Whilst discussions around reproducibility and open science have often focussed on research data, research software is critical to research. Nangia and Katz note that “a survey of academic faculty and staff at British universities found that 92% use research software, with 69% saying that their research would not be practical without it.” Similarly, their Nature paper survey reveals that 32 of the 40 papers examined mention software, totalling 211 mentions of distinct pieces of software” (Understanding Software in Research). Other studies clearly show the need for increased understanding of how to curate software. In a 2017 PresQT research study, over 88% of respondents polled from among US National Science Foundation funded researchers and others likely to participate in data intensive research, reported that they create and/or use software, code, or scripts in their research. 76% of the 1700+ participants acknowledged that their software, code or scripts are needed for reproducing their results by third parties. Yet, less than 20% of respondents reported that they felt “more than moderately familiar with tools used to share, publish, cite and preserve data or software”. (Gesing, Johnson, Meyers & Wang. PresQT Needs Assessment).

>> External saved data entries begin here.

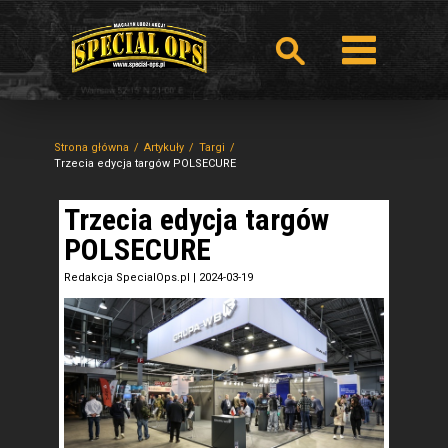
Strona główna
Artykuły
Targi
Trzecia edycja targów POLSECURE
Trzecia edycja targów
POLSECURE
Redakcja SpecialOps.pl
|
2024-03-19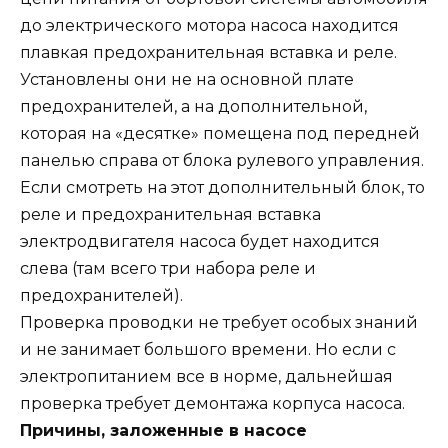
до электрического мотора насоса находится
плавкая предохранительная вставка и реле.
Установлены они не на основной плате
предохранителей, а на дополнительной,
которая на «десятке» помещена под передней
панелью справа от блока рулевого управления.
Если смотреть на этот дополнительный блок, то
реле и предохранительная вставка
электродвигателя насоса будет находится
слева (там всего три набора реле и
предохранителей).
Проверка проводки не требует особых знаний
и не занимает большого времени. Но если с
электропитанием все в норме, дальнейшая
проверка требует демонтажа корпуса насоса.
Причины, заложенные в насосе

The workshop will use a range of speakers and interactive small and large group activities to enable participants to explore and understand:
- the importance of both software curation (alongside data curation) to achieving gains in reproducibility
- software curation best practice through case studies and policies
- software citation and aspects of software curation related to provenance
- challenges in software curation
- how those engaged with data curation can support or actively engage with these issues to cultivate and build capacity for collaborative efforts to collect, care for, and preserve software
- demos and discussions on how tools, platforms and projects like ReproZip, CodeOcean, Gigantum, and WholeTale can be used in the context of software curation and reproducible research.

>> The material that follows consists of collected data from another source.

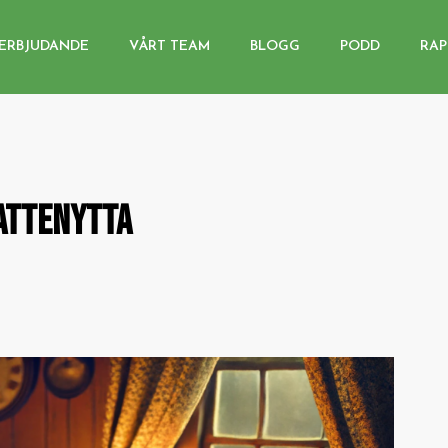
ERBJUDANDE
VÅRT TEAM
BLOGG
PODD
RAP
KATTENYTTA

Organisers: Natalie Meyers, University of Notre Dame; Sophie Hou, National Center for Atmospheric Research; Jens Klump, CSIRO; Natasha Simons, Australian Research Data Commons, Matthias Liffers, Australian Research Data Commons, Gerry Ryder, Australian Research Data Commons
Agenda
Time | Session |
12:30 - 13:30 | Lunch & networking |
13:30 - 13:35 | Welcome, introductions, housekeeping |
13:35 - 13:50 | Icebreaker activity: who’s who in the room |
13:50 - 14:10 | From data curation to software curation: challenges and opportunities |
14:10 - 14:30 |
Software curation best practice: tools and platforms for source code
|
14:30 - 15:00 |
Software curation best practice: tools and platforms for curating software in the context of publication and re-use. Possible case studies:
|
15:00 - 15:30 | Afternoon tea break |
15:30 - 16:00 |
Software curation best practice - case studies & policy
|
16:00 - 16:30 |
Software curation best practice - support networks and research collaborations. Possible case studies:
|
16:30 - 16:50 |
Table discussions
|
16:50 - 17:00 | Wrap up and evaluation |
17:00 | Thank you and close |
Costs and Registration
£52
This is part of the excellent programme of workshops at the 14th International Digital Curation Conference.